Гриша больно закусил губу. Он видел то, чего не видели загипнотизированные крестьяне. Цыган на карачках отполз от норы в долок. Вскочил, пригибаясь и волоча руки, побежал прочь. Почему он не крикнул, не указал на него, Гриша и сам не знал.
– Щас ему, паскуде, все рёбра пересчитаю! – Шура Припадочный с маху тыкал в нору колом. – Нна-н-на!
– Гляди, а то эти разбегутся!
– А то! – Шура выдернул извоженный глиной кол, ахнул по спине Кондачка. – Кличьте его назад из норы, а то всех вас тут порешим!
От удара у Кондачка по-мертвому дёрнулась голова.
– Знал ты, что цыган так отчебучит? – Подступили к нему озлевшие мужики. – Говори, знал?
– Кабы знал, с ним бы в нору спрятался, – прикрывая голову, отозвался Кондачок. – Сами же на деньги польстились.

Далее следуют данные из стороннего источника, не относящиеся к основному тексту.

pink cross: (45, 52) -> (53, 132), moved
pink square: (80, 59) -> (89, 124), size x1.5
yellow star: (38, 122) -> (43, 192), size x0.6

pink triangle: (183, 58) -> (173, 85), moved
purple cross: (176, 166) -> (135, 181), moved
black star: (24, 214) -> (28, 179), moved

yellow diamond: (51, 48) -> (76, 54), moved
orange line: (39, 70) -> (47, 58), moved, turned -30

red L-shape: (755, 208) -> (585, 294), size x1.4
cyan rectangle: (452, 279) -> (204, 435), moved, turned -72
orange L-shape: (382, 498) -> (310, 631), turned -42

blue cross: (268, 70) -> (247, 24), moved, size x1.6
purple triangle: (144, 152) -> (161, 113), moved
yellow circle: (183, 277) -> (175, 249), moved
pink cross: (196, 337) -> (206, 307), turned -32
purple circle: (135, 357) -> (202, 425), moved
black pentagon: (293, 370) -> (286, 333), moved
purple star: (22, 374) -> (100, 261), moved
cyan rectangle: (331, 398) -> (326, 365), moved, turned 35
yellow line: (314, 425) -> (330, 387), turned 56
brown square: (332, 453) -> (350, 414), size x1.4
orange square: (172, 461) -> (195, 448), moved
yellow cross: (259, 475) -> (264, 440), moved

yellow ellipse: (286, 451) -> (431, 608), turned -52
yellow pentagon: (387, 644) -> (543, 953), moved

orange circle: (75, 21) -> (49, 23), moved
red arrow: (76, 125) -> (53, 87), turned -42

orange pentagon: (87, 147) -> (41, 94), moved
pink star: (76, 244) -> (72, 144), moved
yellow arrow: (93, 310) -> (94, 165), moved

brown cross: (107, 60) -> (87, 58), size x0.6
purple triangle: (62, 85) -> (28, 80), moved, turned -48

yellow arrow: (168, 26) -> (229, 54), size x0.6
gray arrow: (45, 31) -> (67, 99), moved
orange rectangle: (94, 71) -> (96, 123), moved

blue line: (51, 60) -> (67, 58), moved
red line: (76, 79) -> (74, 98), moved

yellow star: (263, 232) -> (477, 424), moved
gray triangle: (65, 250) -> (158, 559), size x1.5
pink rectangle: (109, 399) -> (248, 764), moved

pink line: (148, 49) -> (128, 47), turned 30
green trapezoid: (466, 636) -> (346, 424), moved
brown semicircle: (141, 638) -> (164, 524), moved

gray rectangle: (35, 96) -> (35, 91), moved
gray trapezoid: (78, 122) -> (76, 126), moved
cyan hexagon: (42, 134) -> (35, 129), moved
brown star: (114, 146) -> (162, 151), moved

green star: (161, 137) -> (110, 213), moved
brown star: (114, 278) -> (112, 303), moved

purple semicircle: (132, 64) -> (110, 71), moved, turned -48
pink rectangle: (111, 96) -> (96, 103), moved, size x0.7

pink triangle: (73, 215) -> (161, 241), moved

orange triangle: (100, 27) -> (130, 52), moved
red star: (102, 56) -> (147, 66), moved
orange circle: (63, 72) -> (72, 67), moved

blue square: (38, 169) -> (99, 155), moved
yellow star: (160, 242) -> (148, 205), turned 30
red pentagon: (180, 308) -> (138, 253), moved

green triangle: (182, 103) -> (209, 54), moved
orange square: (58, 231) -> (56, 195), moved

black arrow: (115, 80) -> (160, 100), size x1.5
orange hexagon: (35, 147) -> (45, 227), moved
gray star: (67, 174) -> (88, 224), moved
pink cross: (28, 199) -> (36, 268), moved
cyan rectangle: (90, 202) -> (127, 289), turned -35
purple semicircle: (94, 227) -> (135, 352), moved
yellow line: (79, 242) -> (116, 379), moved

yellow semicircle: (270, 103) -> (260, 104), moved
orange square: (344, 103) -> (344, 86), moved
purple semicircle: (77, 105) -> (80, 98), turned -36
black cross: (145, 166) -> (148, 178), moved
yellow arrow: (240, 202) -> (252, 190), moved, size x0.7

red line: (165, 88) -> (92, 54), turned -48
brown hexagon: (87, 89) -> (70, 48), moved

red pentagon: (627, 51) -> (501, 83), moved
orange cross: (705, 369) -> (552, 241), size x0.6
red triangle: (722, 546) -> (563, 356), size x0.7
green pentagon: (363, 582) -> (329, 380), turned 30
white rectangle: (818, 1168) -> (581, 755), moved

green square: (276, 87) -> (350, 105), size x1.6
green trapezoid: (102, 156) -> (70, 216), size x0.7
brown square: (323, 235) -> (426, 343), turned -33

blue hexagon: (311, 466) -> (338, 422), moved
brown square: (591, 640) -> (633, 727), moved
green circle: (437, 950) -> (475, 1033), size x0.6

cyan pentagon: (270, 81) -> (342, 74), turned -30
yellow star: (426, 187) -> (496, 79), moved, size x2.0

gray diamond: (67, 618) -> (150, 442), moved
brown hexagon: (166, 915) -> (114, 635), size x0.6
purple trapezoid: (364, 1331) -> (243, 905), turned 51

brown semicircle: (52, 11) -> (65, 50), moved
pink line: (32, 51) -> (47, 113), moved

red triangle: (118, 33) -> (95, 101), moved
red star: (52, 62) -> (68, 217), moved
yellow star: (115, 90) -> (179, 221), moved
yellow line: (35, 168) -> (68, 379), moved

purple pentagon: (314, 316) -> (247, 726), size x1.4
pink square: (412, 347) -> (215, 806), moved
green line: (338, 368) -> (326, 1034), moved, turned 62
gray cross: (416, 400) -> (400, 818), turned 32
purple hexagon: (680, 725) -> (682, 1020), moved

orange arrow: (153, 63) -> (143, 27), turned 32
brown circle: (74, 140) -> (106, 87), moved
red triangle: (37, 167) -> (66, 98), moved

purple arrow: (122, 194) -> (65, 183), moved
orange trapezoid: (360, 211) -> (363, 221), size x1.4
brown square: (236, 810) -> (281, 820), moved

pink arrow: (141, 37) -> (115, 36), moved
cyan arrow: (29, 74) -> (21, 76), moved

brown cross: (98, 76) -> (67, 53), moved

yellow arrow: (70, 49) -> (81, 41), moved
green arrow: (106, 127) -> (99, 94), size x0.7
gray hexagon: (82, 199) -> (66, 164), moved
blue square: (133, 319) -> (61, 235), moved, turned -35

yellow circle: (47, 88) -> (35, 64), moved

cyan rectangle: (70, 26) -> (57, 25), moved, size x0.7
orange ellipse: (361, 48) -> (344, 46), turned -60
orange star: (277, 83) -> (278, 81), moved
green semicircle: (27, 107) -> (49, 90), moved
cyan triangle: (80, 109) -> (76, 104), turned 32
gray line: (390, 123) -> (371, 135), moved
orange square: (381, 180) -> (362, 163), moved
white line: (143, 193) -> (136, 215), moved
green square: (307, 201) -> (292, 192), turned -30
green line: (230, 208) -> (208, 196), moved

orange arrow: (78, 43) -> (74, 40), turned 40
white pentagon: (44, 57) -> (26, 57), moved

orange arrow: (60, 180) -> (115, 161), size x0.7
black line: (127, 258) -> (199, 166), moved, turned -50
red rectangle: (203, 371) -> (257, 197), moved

– Потешается еще! Хрястни его по мусакам! – Красная лапа на голове задергалась от ударов.
– Воду везут, щас выльем! – люди, мешая друг дружке, сгрудились у норы. Вода из жестяной бадьи, завинчиваясь белым вертушком, с хлюпаньем уходила в нору.
«Вылезет, сразу его колом…», «Халда, не колом, а перекрестить его, он цыганом и обернётся». На шестом ведре из норы пробкой выскочил крупный рыжий суслик, заметался между ног, склизкий, ощеренный. Хватали его за лапы, за хвост, кое-как изловили. Бросили в пустое ведро, накрыли бабьим запаном. [9] Ведро перекрестили. Зверёк царапал железо, свистел.
9
Запан – фартук.
– Кому скажи, не поверят. – Гераська об обод колеса счистил с ладоней грязь. – На моих глазах в норь нырнул… Страшно визжал цыганёнок. Бабы рвали его за кудри. Сердце у Гриши колотилось так часто и сильно, что вздрагивал подол рубахи. Он глядел и не узнавал знакомых мужиков. Бороды взъерошены, будто звериные загривки. Палящие злобой глаза, оскаленные рты. Никогда в жизни он не видел, чтобы в людях так явственно проступал звериный облик. Сосед, смирный, моргливый Федорок хорьком кидался на конокрадов, норовя поддеть лаптем в низ живота. Бабы сверкали глазами из-под растрёпанных косм, рвали живьём… Гришатка зажмурился. На какой-то миг погластилось, будто он стоит на краю страшного обрыва, а там на дне во тьме и злобе мечутся звери с человечьими головами, рвут и кусают друг дружку. «Господи, спаси и помилуй нас, грешных, Своею благодатью», – возопил он всем сердцем.
Поднималось солнце, сверкала роса. Степь дышала ласковым утренним теплом. Взвивались, звенели серебряными колокольцами жаворонки. Природа дышала тихой божественной радостью и любовью. Но люди этого не замечали. Волна злобы поднялась и опала. Мужики кисли на жаре. Крутили головами.
Ни денег, ни цыгана. Один суслик в ведре для посмешища. Оставшиеся конокрады, чуя неминуемую расправу, тоскливо гнули головы. Шпынять и бить их все уже уморились.
– Чо с ними валандаться, ввернуть им веретё на в ухи, и взятки гладки, – предложил кто-то из стариков.